他再次搖頭,就好象眼前這群人根本沒明白他的意思。他的鎮定使為首的幾個人生出幾分謹慎,然而這點謹慎顯然還不足以挽救他們的性命。

“那麼我再說一遍,你們想要怎樣的結束?”說出這句話的時候,他知道,莫瑪已經將那些煩人的影子解決掉了。哪怕他們一根手指也未曾移動。

***

遍地的屍體又一次使賢者山達爾歎息。人總是樂此不疲地尋找死路,前赴後繼地用僅有的生命賭博。他的四個年輕的學徒手上也有了無數鮮血,真言追隨者不可能不背負生命。盡管他們一次又一次地想避免,流血的衝突總是日以繼夜地發生。

甚至,他們本身的存續就是以剝奪生命為代價。即便如此,他們也一刻不曾想過放棄生存的權利。沒必要剝削自己以成全敵人,不是麼?

所以最終,他們很難說自己站在道德天平的哪一方,又或者其實站在道德之外。那並非是一種超脫,而是遺棄和被遺棄。

他沒有嚐試去殺掉每一個人,因為那是毫無意義的舉動。即使那個金發的孩子沒有驚恐地逃離,他們也不可能再掩人耳目,無聲無息。該來的總會來臨,不是麼?

旅店的客人早已跑了個精光,羅迪那——那個男孩——不在這裏,隻有女人跪在屍體間啜泣,男人拍著她的肩膀安慰。山達爾清楚男人其實並沒有表現出的那麼堅強,他其實也想要哭泣,但北方的凜冽風幹了他的眼淚。

在場的人都知道他們完了,這個男人和這個女人。帝國憎恨——毋寧說是畏懼——所有的追隨者,甚至是所有跟他們有牽係的人。他們也不會在意一兩個凡人的生死。他知道,從險死還生到最終毀滅,隻需要半個刻印,也許更短,隻要那金發的小少爺跑得足夠快。

縱風者山脈的北方並不是樂土,對他們來說,哪裏都不是。

“跟我們走吧,你們別無選擇。”莫瑪說,她是個仁慈的孩子,至少在對待和她有著同樣處境的人時。

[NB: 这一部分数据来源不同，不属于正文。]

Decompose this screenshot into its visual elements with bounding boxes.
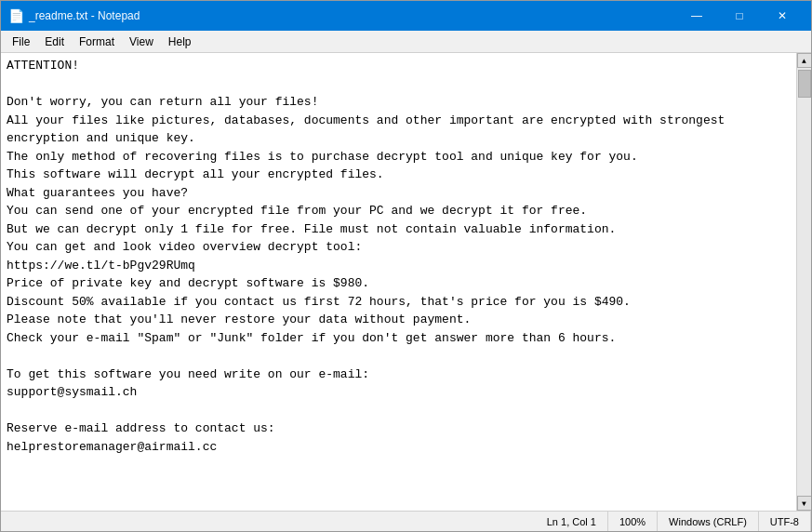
scroll-thumb[interactable] [798,70,811,98]
editor-area: ▲ ▼ [1,53,811,511]
status-bar: Ln 1, Col 1 100% Windows (CRLF) UTF-8 [1,511,811,531]
menu-help[interactable]: Help [161,33,199,50]
menu-file[interactable]: File [5,33,37,50]
scroll-track[interactable] [797,68,811,496]
menu-edit[interactable]: Edit [37,33,72,50]
notepad-window: 📄 _readme.txt - Notepad — □ ✕ File Edit … [0,0,812,532]
scroll-up-button[interactable]: ▲ [797,53,812,68]
window-controls: — □ ✕ [675,1,804,31]
zoom-level: 100% [608,512,658,531]
menu-view[interactable]: View [122,33,161,50]
scroll-down-button[interactable]: ▼ [797,496,812,511]
maximize-button[interactable]: □ [718,1,761,31]
text-editor[interactable] [1,53,796,511]
window-title: _readme.txt - Notepad [29,9,675,22]
menu-bar: File Edit Format View Help [1,31,811,53]
encoding: UTF-8 [759,512,811,531]
line-ending: Windows (CRLF) [658,512,759,531]
cursor-position: Ln 1, Col 1 [536,512,608,531]
close-button[interactable]: ✕ [761,1,804,31]
vertical-scrollbar[interactable]: ▲ ▼ [796,53,811,511]
app-icon: 📄 [8,8,23,23]
menu-format[interactable]: Format [72,33,122,50]
title-bar: 📄 _readme.txt - Notepad — □ ✕ [1,1,811,31]
minimize-button[interactable]: — [675,1,718,31]
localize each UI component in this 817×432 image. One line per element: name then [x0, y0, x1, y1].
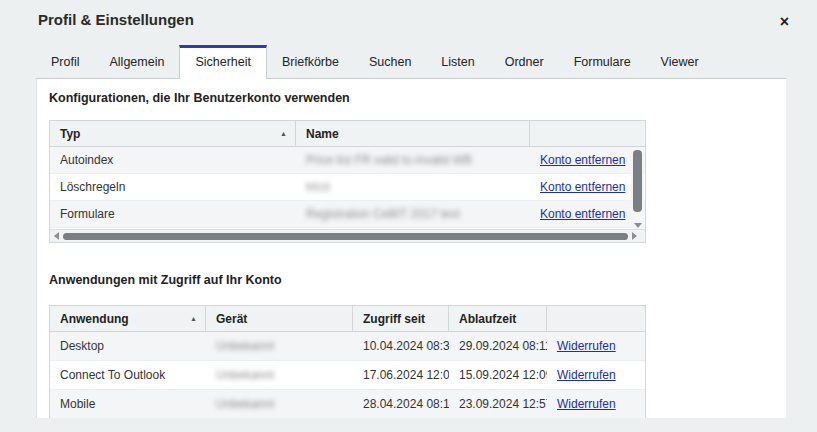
- remove-account-link[interactable]: Konto entfernen: [540, 153, 625, 167]
- remove-account-link[interactable]: Konto entfernen: [540, 207, 625, 221]
- tab-allgemein[interactable]: Allgemein: [94, 45, 179, 78]
- vertical-scrollbar[interactable]: [631, 148, 644, 230]
- close-icon[interactable]: ×: [780, 14, 789, 30]
- access-since-cell: 28.04.2024 08:14: [353, 397, 449, 411]
- configs-table: Typ ▲ Name Autoindex Price list FR valid…: [49, 120, 646, 243]
- configs-section-heading: Konfigurationen, die Ihr Benutzerkonto v…: [49, 91, 350, 105]
- profile-settings-dialog: { "dialog": { "title": "Profil & Einstel…: [0, 0, 817, 432]
- app-name-cell: Connect To Outlook: [50, 368, 206, 382]
- sort-ascending-icon[interactable]: ▲: [190, 315, 197, 322]
- horizontal-scrollbar[interactable]: [50, 229, 645, 242]
- config-type-cell: Löschregeln: [50, 180, 296, 194]
- tab-ordner[interactable]: Ordner: [490, 45, 559, 78]
- revoke-link[interactable]: Widerrufen: [557, 339, 616, 353]
- apps-table: Anwendung ▲ Gerät Zugriff seit Ablaufzei…: [49, 305, 646, 418]
- config-name-cell-redacted: trtrzt: [296, 180, 530, 194]
- device-cell-redacted: Unbekannt: [206, 397, 353, 411]
- sort-ascending-icon[interactable]: ▲: [280, 130, 287, 137]
- tab-formulare[interactable]: Formulare: [559, 45, 646, 78]
- vertical-scrollbar-thumb[interactable]: [633, 150, 642, 212]
- device-cell-redacted: Unbekannt: [206, 368, 353, 382]
- column-header-ablaufzeit[interactable]: Ablaufzeit: [449, 306, 547, 331]
- config-type-cell: Autoindex: [50, 153, 296, 167]
- tab-briefkoerbe[interactable]: Briefkörbe: [267, 45, 354, 78]
- column-header-name[interactable]: Name: [296, 121, 530, 146]
- column-header-typ[interactable]: Typ ▲: [50, 121, 296, 146]
- table-row: Autoindex Price list FR valid to invalid…: [50, 147, 645, 174]
- table-row: Connect To Outlook Unbekannt 17.06.2024 …: [50, 361, 645, 390]
- expiry-cell: 29.09.2024 08:11: [449, 339, 547, 353]
- scroll-right-icon[interactable]: [632, 232, 637, 240]
- revoke-link[interactable]: Widerrufen: [557, 397, 616, 411]
- app-name-cell: Desktop: [50, 339, 206, 353]
- table-row: Mobile Unbekannt 28.04.2024 08:14 23.09.…: [50, 390, 645, 418]
- table-row: Löschregeln trtrzt Konto entfernen: [50, 174, 645, 201]
- access-since-cell: 10.04.2024 08:39: [353, 339, 449, 353]
- config-name-cell-redacted: Price list FR valid to invalid WB: [296, 153, 530, 167]
- expiry-cell: 23.09.2024 12:57: [449, 397, 547, 411]
- table-row: Desktop Unbekannt 10.04.2024 08:39 29.09…: [50, 332, 645, 361]
- tab-viewer[interactable]: Viewer: [646, 45, 714, 78]
- expiry-cell: 15.09.2024 12:09: [449, 368, 547, 382]
- scroll-down-icon[interactable]: [634, 223, 642, 228]
- settings-tabbar: Profil Allgemein Sicherheit Briefkörbe S…: [36, 45, 786, 79]
- table-row: Formulare Registration CeBIT 2017 test K…: [50, 201, 645, 228]
- page-title: Profil & Einstellungen: [38, 11, 194, 28]
- app-name-cell: Mobile: [50, 397, 206, 411]
- remove-account-link[interactable]: Konto entfernen: [540, 180, 625, 194]
- configs-table-header: Typ ▲ Name: [50, 121, 645, 147]
- scroll-left-icon[interactable]: [54, 232, 59, 240]
- horizontal-scrollbar-thumb[interactable]: [63, 233, 628, 240]
- column-header-actions: [547, 306, 645, 331]
- revoke-link[interactable]: Widerrufen: [557, 368, 616, 382]
- tab-listen[interactable]: Listen: [426, 45, 489, 78]
- config-type-cell: Formulare: [50, 207, 296, 221]
- device-cell-redacted: Unbekannt: [206, 339, 353, 353]
- tab-content-security: Konfigurationen, die Ihr Benutzerkonto v…: [36, 79, 786, 418]
- tab-sicherheit[interactable]: Sicherheit: [179, 45, 267, 79]
- column-header-zugriff-seit[interactable]: Zugriff seit: [353, 306, 449, 331]
- column-header-actions: [530, 121, 645, 146]
- config-name-cell-redacted: Registration CeBIT 2017 test: [296, 207, 530, 221]
- tab-suchen[interactable]: Suchen: [354, 45, 426, 78]
- column-header-geraet[interactable]: Gerät: [206, 306, 353, 331]
- access-since-cell: 17.06.2024 12:09: [353, 368, 449, 382]
- apps-section-heading: Anwendungen mit Zugriff auf Ihr Konto: [49, 273, 282, 287]
- apps-table-header: Anwendung ▲ Gerät Zugriff seit Ablaufzei…: [50, 306, 645, 332]
- column-header-anwendung[interactable]: Anwendung ▲: [50, 306, 206, 331]
- tab-profil[interactable]: Profil: [36, 45, 94, 78]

我們不需要拖累,山達爾想。哪怕這個拖累曾對他有過恩情。那麼更聰明的選擇是,讓這份恩情存在下去,別讓它變成毀滅的誘因。

他帶領的隊伍雖稱不上強大,但在關鍵時刻來臨時,每個追隨者都可以成為戰力——而他們的力量將使凡人難以想象——能夠將隊伍的機動應變能力提升至頂峰。必要時,他們甚至必須拋棄那些不能戰鬥的同伴。而一個凡人,很顯然,在重重危機的纏裹下不可能比現在的處境更好。

但莫瑪還小,容易相信那些也許存在的意外。

他剛要開口,卻迎上女人的笑容。

綻放在破曉時分,蘇的冠冕籠罩下,南方的花田一般璀璨。

“不,不,請你們離開。我隻有一個請求,羅迪那,他在山洞,我們隻有這一個孩子……”

她堅強的笑容沒有持續多久便徹底崩潰在啜泣中,但這次不是因為害怕,也不是因為絕望,而是因為別的什麼東西。或許,他可以將它命名為乞求。